How should ordinary people respond?
So, how should you respond to all this?
If you acknowledge that artificial labor will replace human labor, and that AI entities and robots will become the core productive forces in the economy, you need to understand that profits will ultimately flow to those who own machines and the underlying infrastructure.
The core question is no longer "how to keep your job from being replaced by machines," but rather "how to hold a share of machine-related assets." The underlying logic that AI replaces human labor simultaneously points to the track of value accumulation, and ordinary people can also engage in layout.
This logic, when amplified to society as a whole, is referred to as "universal basic fairness." The public directly owns the assets of the production machines, and the gains from increased productivity are returned to the owners in the form of asset appreciation, rather than relying on fixed wages.
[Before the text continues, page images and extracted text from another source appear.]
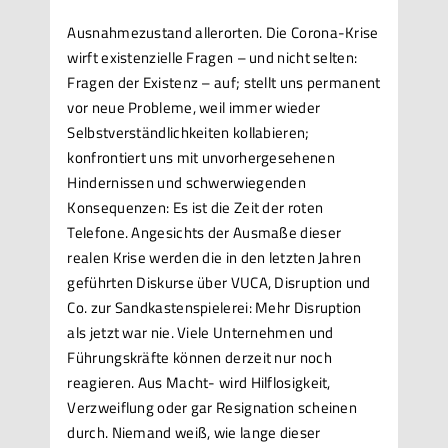
Ausnahmezustand allerorten. Die Corona-Krise
wirft existenzielle Fragen – und nicht selten:
Fragen der Existenz – auf; stellt uns permanent
vor neue Probleme, weil immer wieder
Selbstverständlichkeiten kollabieren;
konfrontiert uns mit unvorhergesehenen
Hindernissen und schwerwiegenden
Konsequenzen: Es ist die Zeit der roten
Telefone. Angesichts der Ausmaße dieser
realen Krise werden die in den letzten Jahren
geführten Diskurse über VUCA, Disruption und
Co. zur Sandkastenspielerei: Mehr Disruption
als jetzt war nie. Viele Unternehmen und
Führungskräfte können derzeit nur noch
reagieren. Aus Macht- wird Hilflosigkeit,
Verzweiflung oder gar Resignation scheinen
durch. Niemand weiß, wie lange dieser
This is also one of the mainstream solutions to address the failure of wage systems.
I define the years 2030 to 2032 as the "Economic Singularity" window, at which point all technological trends will fully integrate, and the economic system will undergo fundamental changes, rendering traditional economic models completely ineffective. Whether this transition is smooth depends on the choices made by everyone right now.
I am not just predicting the future; I am revealing the facts that are occurring: quantifiable expansions of global liquidity, mappable technological proliferation curves, dual exponential growth breaking chart ceilings, and a few core assets that directly anchor all trends. Even if you define the current market as a bubble, the objective data does not support that judgment.
This is the era of exponential growth.